**Material for this exercise:**
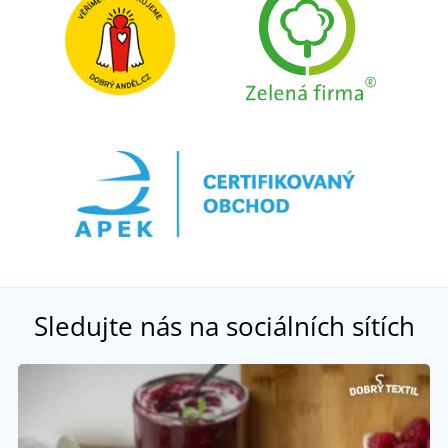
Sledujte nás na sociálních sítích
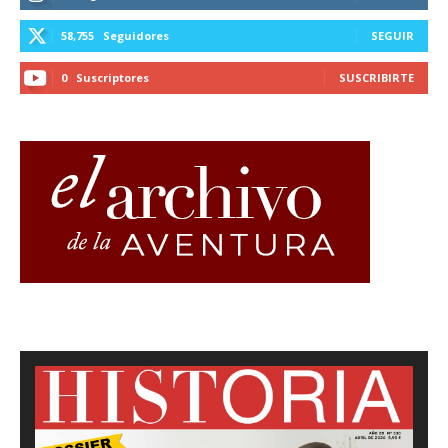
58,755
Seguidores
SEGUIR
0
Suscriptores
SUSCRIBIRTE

---

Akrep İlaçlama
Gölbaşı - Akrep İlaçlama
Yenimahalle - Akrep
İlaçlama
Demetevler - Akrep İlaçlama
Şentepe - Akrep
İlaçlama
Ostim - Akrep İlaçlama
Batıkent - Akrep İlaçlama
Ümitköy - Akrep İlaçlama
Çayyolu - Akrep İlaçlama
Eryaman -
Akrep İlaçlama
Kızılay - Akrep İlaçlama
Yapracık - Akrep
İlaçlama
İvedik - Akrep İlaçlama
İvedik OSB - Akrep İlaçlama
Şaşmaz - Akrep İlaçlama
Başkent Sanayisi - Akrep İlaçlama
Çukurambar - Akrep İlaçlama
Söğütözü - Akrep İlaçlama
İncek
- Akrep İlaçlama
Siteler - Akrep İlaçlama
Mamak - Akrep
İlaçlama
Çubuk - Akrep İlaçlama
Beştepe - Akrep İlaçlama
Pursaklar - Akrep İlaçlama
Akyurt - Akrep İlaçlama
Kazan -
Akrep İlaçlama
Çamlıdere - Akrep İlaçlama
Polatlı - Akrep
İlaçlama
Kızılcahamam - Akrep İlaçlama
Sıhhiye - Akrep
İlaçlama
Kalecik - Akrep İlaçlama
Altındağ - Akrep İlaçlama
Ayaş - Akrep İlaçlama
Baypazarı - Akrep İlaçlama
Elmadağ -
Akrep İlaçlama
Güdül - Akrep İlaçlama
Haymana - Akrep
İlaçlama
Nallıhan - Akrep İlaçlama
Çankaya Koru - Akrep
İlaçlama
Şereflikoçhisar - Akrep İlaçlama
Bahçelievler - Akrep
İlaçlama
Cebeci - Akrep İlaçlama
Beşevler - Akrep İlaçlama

**What is expected:** Copy out each line of the records where the string "İvedik" appears.

**Output of the exercise:**
İvedik - Akrep İlaçlama
İvedik OSB - Akrep İlaçlama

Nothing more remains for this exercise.